As mentioned in Section 3, we selected 89 features from 256 previously proposed in [22] to detect human and machine-generated texts, and according to the results shown in Section 4, there are improvements in this dimensionality reduction over baselines and state-of-the-art methods. However, there are areas of improvement to distinguish human-generated texts for both languages better (see Section 4.2).
Therefore, it is necessary to include other features that analyze the texts at syntactic and semantic levels or even use the proposed features to train a neural network (e.g., transformers) to model lexical features.

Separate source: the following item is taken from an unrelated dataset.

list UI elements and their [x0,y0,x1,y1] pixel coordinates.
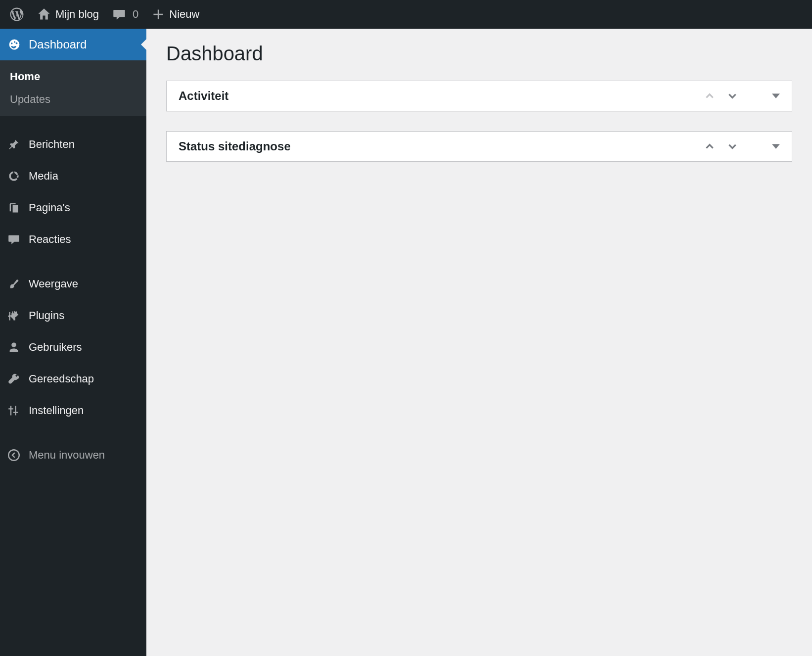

In future work, we will focus on several aspects of the proposed representation of features. The first is using these features as inputs to state-of-the-art classifiers, such as CNNs, LSTM, or transformers [3]. As the second future work, we seek to incorporate more advanced and explainable text features, such as text complexity [6], readability assessment, vocabulary, and emotion analysis.
Finally, we will analyze the performance of these features for other NLP tasks, such as sentiment analysis and the detection of fake news.